# Large piece of the Month



## K R Y (Nov 19, 2007)

Lets see how many people we can get for this  

100k credits to the winner.


Competition Guidelines:

Participants: Hopefully above 5 minimum
Theme: Freestyle
Size: Minimum 500X500
User Insignia: Not Required
Due Date: 6th Feb 2010

Do absolutely anything you want to display your PS skills. One month entry time should be long enough


----------



## M.C (Jul 5, 2008)

I'm not sure if I'd join up or not, but it's a great idea and I think people would have fun with it.

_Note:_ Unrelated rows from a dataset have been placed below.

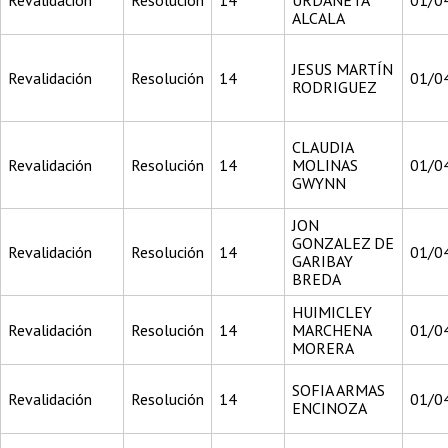
Revalidación
Resolución
14
URDANETA
01/0
ALCALA
JESUS MARTÍN
Revalidación
Resolución
14
01/0
RODRIGUEZ
CLAUDIA
Revalidación
Resolución
14
MOLINAS
01/0
GWYNN
JON
GONZALEZ DE
Revalidación
Resolución
14
01/0
GARIBAY
BREDA
HUIMICLEY
Revalidación
Resolución
14
MARCHENA
01/0
MORERA
SOFIA ARMAS
Revalidación
Resolución
14
01/0
ENCINOZA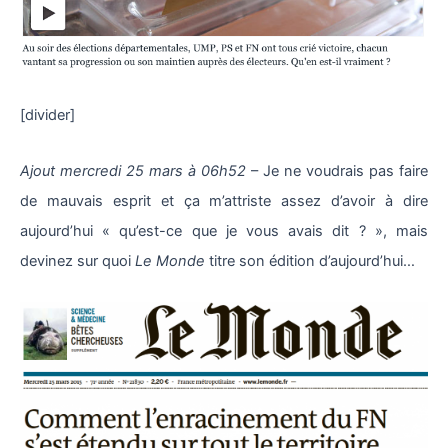
[divider]
Ajout mercredi 25 mars à 06h52
– Je ne voudrais pas faire
de mauvais esprit et ça m’attriste assez d’avoir à dire
aujourd’hui « qu’est-ce que je vous avais dit ? », mais
devinez sur quoi
Le Monde
titre son édition d’aujourd’hui…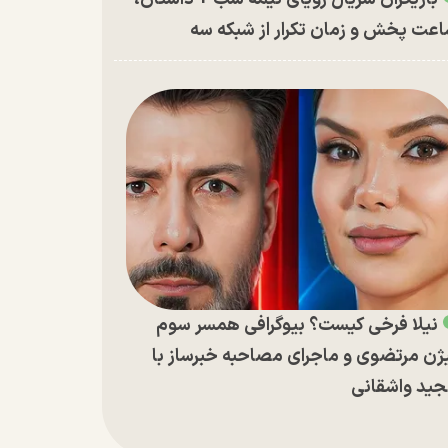
عت پخش و زمان تکرار از شبکه سه
نیلا فرخی کیست؟ بیوگرافی همسر سوم
ژن مرتضوی و ماجرای مصاحبه خبرساز با
ید واشقانی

I'll put in 500k creds to the winner and 100k for the second place guy if this thing gets going and many guys show up.


----------



## Toxic (Mar 1, 2007)

Sure why not.


----------



## N1™ (Apr 8, 2007)

im in


----------



## D.P. (Oct 8, 2008)

I would love to join, but unfortunately, my mac is getting repaired and I don't have PS on this pc.  (This also explains why I have those toons in my sig instead of something good for my team)


----------



## TraMaI (Dec 10, 2007)

So I can do like, a desktop wallpaper? If so I'm totally game. Wallpapers are what I usually do lol.


----------



## K R Y (Nov 19, 2007)

Yup. Only limit size wise is it can't be smaller than 500X500.

Wallpaper away sir!

Gutted D.P  How long till your Books repaired??


----------



## D.P. (Oct 8, 2008)

Sorry Kryo, it won't be for a while actually. I'll be M.I.A all of next week and it should be done after that.


----------



## N1™ (Apr 8, 2007)

..........


----------



## D.P. (Oct 8, 2008)

Nice...but why are you in yellow?? ^^


----------



## Intermission (Oct 1, 2009)

Im going to try to learn some new things. Does it have to be MMA related?


----------



## K R Y (Nov 19, 2007)

No. The theme is 'freestyle'. Do anything.


----------



## Toxic (Mar 1, 2007)

here is my entry


----------



## K R Y (Nov 19, 2007)

Stock used - Background textures, splatter brushes and the fish outline is from a render I found.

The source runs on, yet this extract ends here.